Récemment, grâce à l'appui de l'ACDI, cette intervenante et psychologue de formation a mis sur pied le projet La Muralla Soy Yo !, destiné à protéger les mineurs ― garçons et filles ― de l'exploitation sexuelle commerciale. Le projet vise à faire de chaque Carthaginois travaillant dans l'industrie touristique un rempart contre l'exploitation sexuelle des enfants, à l'image de la vieille ville et de son rempart, construit pour la protéger des pirates et des envahisseurs de tout acabit.

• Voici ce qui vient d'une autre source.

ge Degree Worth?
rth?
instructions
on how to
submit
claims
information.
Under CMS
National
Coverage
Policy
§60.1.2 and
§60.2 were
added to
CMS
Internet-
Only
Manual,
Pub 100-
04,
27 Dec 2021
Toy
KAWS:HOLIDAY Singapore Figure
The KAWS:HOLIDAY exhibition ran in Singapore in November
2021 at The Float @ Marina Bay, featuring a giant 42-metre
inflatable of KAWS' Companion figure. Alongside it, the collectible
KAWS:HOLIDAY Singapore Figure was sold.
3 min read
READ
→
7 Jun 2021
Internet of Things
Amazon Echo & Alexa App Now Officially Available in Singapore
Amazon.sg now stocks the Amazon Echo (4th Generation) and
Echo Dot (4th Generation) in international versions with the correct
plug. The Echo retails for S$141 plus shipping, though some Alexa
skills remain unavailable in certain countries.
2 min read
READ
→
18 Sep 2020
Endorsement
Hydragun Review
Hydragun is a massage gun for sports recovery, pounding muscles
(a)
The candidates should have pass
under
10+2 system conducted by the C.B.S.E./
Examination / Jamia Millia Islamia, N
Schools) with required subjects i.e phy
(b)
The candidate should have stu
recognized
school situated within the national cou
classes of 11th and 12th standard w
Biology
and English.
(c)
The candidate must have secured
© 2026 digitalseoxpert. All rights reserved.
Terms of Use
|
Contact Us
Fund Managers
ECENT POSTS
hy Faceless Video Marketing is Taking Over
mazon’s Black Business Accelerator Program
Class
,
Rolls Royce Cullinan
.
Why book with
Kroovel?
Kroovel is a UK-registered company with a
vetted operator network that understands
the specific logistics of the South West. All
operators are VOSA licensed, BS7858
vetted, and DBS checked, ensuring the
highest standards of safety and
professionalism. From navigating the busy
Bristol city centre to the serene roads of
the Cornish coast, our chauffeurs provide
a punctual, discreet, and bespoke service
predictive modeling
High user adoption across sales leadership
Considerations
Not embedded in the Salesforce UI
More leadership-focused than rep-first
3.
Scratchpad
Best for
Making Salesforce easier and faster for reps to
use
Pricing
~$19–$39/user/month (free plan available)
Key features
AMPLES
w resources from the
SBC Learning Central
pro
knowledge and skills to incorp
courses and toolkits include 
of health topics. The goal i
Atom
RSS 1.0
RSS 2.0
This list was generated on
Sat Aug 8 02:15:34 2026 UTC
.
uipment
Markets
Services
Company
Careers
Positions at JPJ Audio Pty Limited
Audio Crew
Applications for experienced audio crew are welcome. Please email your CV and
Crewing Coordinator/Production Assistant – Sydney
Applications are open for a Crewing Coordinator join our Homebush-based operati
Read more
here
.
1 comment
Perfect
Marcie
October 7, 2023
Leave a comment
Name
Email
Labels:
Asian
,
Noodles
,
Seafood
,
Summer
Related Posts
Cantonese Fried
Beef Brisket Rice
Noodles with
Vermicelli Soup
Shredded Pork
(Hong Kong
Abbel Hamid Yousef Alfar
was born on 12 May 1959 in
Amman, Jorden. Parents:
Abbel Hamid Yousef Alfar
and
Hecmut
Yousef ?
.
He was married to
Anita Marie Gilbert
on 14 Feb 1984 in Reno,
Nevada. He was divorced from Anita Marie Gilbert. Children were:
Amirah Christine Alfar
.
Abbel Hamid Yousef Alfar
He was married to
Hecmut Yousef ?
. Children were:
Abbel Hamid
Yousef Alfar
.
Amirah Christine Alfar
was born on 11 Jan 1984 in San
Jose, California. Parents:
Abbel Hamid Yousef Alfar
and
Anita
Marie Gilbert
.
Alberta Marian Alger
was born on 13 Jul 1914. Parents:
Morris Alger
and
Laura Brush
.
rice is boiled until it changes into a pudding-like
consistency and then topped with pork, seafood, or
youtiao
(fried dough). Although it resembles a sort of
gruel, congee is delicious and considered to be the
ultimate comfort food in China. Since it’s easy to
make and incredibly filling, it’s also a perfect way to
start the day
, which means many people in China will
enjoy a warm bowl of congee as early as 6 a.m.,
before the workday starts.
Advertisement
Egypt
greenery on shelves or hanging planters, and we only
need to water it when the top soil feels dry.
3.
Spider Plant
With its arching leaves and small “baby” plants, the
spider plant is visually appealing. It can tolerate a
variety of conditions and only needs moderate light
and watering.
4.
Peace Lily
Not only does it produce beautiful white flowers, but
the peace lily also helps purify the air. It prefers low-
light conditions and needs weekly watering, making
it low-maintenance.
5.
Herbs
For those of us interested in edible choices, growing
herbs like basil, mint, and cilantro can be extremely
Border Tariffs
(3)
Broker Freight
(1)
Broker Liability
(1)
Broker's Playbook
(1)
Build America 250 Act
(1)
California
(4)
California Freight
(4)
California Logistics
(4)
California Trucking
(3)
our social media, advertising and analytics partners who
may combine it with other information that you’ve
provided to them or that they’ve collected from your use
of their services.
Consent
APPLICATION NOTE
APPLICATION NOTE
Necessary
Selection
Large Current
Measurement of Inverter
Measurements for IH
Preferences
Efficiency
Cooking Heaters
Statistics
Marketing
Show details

Madame Cárdenas explique : « Nous nous battons contre ce fléau depuis plus de dix ans. Au début, l'industrie touristique locale nous considérait comme des fauteurs de trouble. Tant les hôteliers, les marchands à la plage, les chauffeurs de taxi que les représentants de la municipalité nous percevaient comme une organisation pouvant nuire à l'essor de la ville et à sa réputation. Nous avons peu à peu réussi à les convaincre que la ville ne pouvait se développer de manière durable en s'appuyant sur le tourisme sexuel, pratiqué autant par les Colombiens que par les touristes étrangers. »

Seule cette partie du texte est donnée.